## [Provided material]
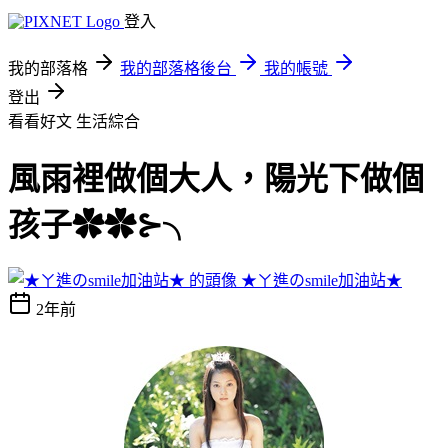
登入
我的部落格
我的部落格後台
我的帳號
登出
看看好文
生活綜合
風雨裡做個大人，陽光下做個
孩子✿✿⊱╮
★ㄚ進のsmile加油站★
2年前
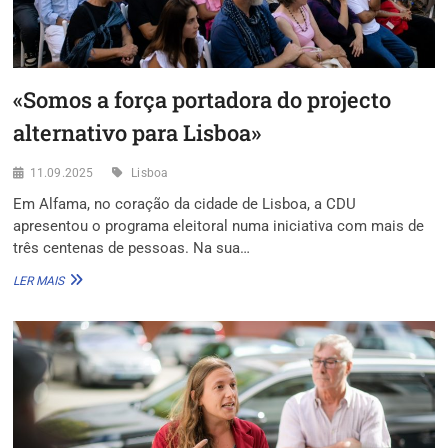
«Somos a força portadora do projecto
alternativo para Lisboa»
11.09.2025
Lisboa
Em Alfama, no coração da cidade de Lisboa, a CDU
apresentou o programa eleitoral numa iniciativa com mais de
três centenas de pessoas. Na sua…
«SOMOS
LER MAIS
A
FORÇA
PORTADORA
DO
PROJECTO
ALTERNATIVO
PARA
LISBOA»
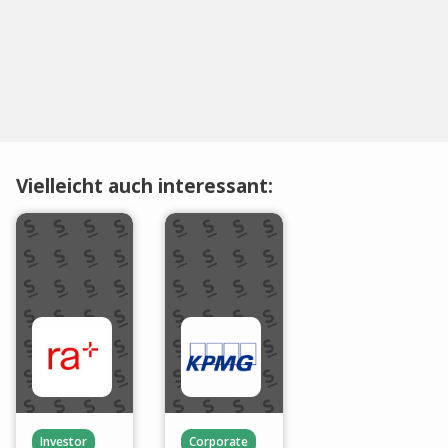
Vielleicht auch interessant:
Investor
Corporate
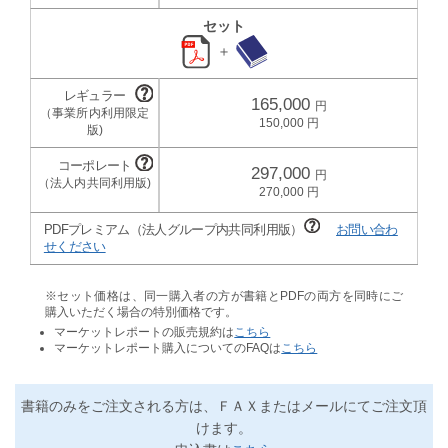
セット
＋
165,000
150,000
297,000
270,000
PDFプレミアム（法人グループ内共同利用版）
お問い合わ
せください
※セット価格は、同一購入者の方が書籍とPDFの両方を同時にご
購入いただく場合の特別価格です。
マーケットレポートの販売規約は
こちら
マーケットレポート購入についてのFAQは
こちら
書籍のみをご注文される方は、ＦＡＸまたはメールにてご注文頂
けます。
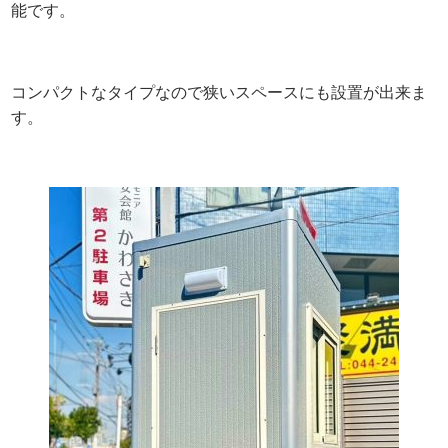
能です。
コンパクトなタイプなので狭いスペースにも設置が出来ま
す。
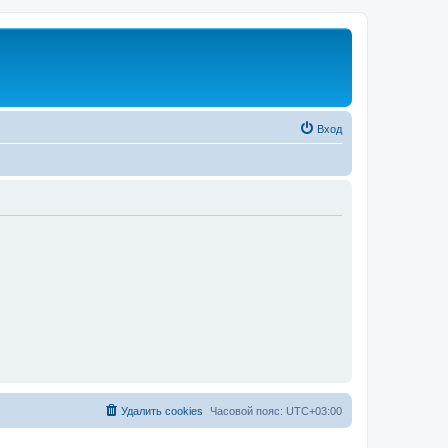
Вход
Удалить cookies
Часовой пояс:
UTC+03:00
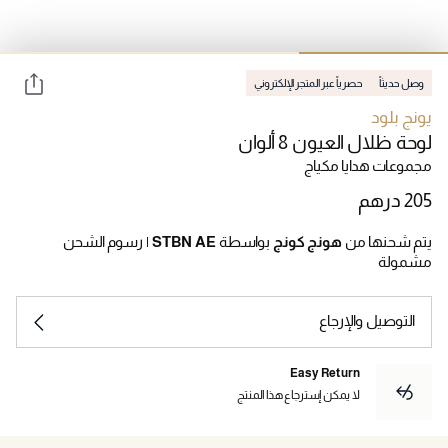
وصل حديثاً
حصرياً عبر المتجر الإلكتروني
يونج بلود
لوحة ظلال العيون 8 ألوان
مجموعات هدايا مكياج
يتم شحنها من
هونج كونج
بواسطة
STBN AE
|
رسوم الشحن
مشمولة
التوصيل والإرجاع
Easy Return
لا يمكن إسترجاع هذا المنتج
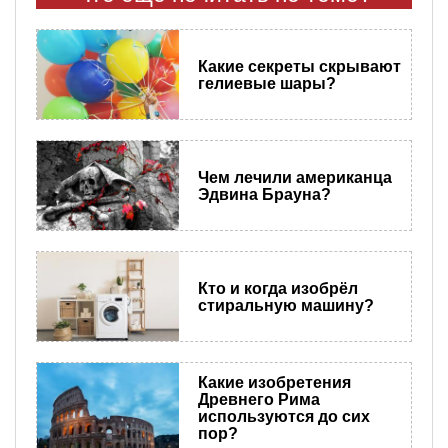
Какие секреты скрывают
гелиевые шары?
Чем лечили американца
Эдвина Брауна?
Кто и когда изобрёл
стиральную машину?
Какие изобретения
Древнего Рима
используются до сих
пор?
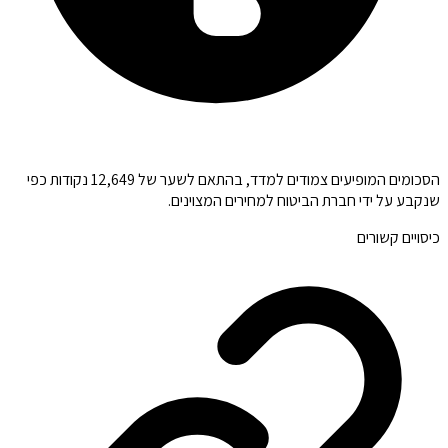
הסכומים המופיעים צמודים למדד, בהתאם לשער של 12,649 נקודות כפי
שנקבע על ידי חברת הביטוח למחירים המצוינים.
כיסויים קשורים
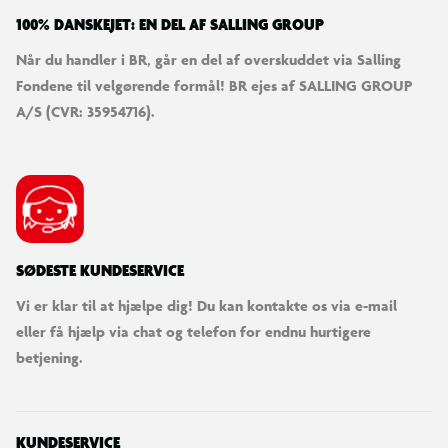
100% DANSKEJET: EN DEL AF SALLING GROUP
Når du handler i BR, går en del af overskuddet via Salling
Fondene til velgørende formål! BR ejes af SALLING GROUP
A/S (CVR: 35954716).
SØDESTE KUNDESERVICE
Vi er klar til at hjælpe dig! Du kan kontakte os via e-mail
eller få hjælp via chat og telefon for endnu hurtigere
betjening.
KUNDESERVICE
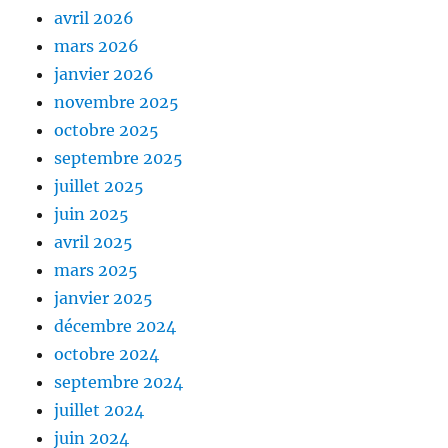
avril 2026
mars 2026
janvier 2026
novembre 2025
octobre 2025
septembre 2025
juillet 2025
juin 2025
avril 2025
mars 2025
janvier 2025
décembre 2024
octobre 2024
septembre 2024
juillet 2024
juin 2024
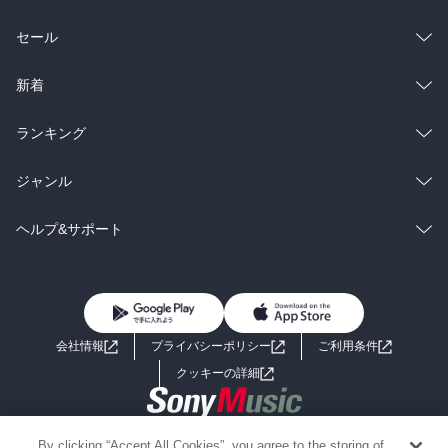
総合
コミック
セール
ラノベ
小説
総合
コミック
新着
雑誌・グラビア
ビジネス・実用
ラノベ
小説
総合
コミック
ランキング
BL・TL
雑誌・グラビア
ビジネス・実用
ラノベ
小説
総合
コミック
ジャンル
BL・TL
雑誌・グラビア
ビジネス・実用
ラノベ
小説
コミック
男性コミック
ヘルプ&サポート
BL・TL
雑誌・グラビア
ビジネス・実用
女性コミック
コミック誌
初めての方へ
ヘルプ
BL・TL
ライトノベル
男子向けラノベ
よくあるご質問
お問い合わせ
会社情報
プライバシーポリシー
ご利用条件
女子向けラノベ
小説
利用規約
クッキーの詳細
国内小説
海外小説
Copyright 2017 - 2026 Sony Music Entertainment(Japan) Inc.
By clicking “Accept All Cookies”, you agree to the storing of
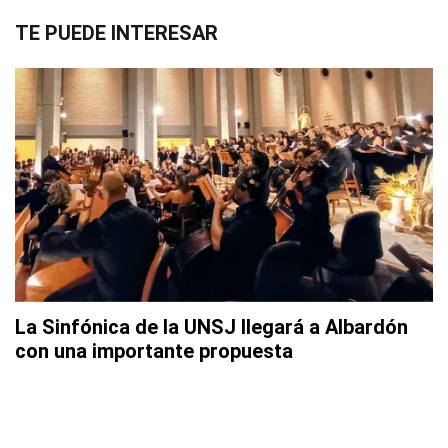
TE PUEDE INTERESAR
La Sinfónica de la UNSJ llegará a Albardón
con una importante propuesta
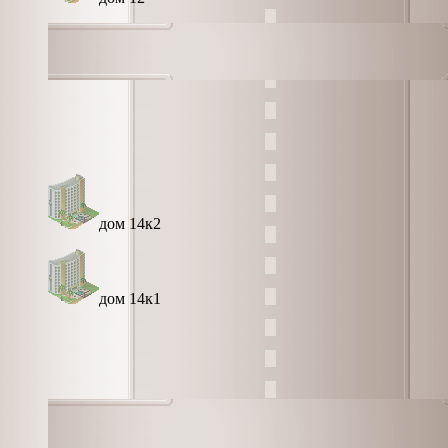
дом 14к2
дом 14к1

...

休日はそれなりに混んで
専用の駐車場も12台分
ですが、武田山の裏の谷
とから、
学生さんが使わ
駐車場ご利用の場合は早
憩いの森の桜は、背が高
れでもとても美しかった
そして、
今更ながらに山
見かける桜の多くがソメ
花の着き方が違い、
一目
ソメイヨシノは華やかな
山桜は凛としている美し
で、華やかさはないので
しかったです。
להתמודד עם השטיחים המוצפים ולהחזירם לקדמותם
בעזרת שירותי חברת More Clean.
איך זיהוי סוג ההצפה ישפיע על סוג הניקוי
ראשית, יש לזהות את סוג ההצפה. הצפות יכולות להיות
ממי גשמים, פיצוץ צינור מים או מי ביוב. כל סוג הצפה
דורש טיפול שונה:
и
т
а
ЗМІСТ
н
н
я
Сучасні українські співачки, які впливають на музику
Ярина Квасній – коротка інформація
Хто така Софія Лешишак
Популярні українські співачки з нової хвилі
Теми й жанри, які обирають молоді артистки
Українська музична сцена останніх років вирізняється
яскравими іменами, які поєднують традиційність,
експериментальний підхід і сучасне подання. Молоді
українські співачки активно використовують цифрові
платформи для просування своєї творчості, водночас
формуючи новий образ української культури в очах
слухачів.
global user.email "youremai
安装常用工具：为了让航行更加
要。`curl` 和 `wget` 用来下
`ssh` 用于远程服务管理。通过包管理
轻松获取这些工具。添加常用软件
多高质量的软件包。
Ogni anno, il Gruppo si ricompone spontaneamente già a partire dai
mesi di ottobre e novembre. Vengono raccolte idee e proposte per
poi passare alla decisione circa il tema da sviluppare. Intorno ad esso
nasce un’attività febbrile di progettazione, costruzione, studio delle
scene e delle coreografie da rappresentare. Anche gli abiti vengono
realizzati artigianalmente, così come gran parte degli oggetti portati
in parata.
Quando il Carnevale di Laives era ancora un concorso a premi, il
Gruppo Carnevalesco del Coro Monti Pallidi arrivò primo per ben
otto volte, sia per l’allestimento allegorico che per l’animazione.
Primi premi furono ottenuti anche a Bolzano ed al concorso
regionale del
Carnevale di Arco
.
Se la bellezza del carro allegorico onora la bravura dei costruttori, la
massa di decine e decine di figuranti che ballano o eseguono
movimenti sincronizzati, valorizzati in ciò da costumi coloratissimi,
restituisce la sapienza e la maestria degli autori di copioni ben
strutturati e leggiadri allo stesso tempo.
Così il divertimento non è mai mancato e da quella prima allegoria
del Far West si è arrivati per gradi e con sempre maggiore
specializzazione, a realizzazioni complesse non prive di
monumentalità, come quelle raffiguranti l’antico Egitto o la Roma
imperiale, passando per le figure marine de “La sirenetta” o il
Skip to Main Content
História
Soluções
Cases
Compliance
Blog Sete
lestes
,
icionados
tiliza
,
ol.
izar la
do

...

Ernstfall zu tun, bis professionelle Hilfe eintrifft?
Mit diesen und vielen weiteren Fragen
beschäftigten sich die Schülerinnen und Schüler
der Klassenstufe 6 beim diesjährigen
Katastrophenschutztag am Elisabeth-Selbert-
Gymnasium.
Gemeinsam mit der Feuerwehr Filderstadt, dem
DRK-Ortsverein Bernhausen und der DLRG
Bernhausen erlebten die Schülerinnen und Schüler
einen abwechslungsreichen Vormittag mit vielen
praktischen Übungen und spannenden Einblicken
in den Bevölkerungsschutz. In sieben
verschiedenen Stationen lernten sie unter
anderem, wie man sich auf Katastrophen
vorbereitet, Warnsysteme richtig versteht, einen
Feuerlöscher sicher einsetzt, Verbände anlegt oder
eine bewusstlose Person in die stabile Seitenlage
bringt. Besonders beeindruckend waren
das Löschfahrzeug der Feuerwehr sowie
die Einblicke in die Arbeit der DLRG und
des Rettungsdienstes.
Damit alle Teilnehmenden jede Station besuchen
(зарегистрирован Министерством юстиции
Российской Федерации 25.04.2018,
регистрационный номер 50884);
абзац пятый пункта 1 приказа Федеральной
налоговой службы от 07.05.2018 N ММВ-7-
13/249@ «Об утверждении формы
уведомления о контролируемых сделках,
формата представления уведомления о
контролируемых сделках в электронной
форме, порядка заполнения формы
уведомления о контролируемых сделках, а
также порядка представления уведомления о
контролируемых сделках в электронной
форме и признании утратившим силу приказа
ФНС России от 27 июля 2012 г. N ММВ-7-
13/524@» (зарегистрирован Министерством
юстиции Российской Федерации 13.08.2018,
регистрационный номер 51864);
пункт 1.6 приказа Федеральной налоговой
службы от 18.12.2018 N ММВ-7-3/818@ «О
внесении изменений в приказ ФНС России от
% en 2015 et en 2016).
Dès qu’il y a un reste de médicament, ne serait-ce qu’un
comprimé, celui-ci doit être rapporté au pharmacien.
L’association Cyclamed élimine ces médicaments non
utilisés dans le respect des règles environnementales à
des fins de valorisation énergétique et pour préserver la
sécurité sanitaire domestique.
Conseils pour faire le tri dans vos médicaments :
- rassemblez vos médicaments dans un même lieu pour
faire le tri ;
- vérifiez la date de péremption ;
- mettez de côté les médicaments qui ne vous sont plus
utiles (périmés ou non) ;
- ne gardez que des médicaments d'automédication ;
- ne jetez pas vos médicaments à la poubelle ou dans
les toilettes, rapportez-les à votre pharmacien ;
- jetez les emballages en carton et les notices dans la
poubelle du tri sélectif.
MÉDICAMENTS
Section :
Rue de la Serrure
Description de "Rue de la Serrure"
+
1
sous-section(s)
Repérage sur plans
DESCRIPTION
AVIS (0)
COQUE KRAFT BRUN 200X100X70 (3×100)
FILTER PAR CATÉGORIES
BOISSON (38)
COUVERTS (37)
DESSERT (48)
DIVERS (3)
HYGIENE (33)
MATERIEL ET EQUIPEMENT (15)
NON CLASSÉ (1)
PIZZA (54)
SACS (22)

## [What is needed]
Look through the entries for the string "come". Every line that has it belongs in the answer.

## [Exercise solution]
realizzati artigianalmente, così come gran parte degli oggetti portati
monumentalità, come quelle raffiguranti l’antico Egitto o la Roma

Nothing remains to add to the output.